_Work request_. The records that follow are to be repeated in full, with no pictures retained.

(Stored items)

++++

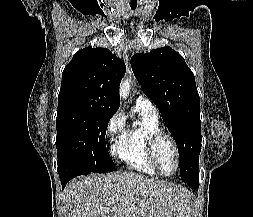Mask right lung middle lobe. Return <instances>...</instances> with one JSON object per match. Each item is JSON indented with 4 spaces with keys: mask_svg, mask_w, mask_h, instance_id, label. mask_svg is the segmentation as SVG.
<instances>
[{
    "mask_svg": "<svg viewBox=\"0 0 253 217\" xmlns=\"http://www.w3.org/2000/svg\"><path fill=\"white\" fill-rule=\"evenodd\" d=\"M114 113L80 106L58 108L56 148L58 166L72 165L89 172L115 169L108 154L105 134ZM75 169V168H73Z\"/></svg>",
    "mask_w": 253,
    "mask_h": 217,
    "instance_id": "obj_1",
    "label": "right lung middle lobe"
}]
</instances>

++++

_Final answer_.
Mask right lung middle lobe. Return <instances>...</instances> with one JSON object per match. Each item is JSON indented with 4 spaces with keys: mask_svg, mask_w, mask_h, instance_id, label. mask_svg is the segmentation as SVG.
<instances>
[{
    "mask_svg": "<svg viewBox=\"0 0 253 217\" xmlns=\"http://www.w3.org/2000/svg\"><path fill=\"white\" fill-rule=\"evenodd\" d=\"M114 113L80 106L58 108L56 148L58 166L72 165L89 172L115 169L108 154L105 134ZM75 169V168H73Z\"/></svg>",
    "mask_w": 253,
    "mask_h": 217,
    "instance_id": "obj_1",
    "label": "right lung middle lobe"
}]
</instances>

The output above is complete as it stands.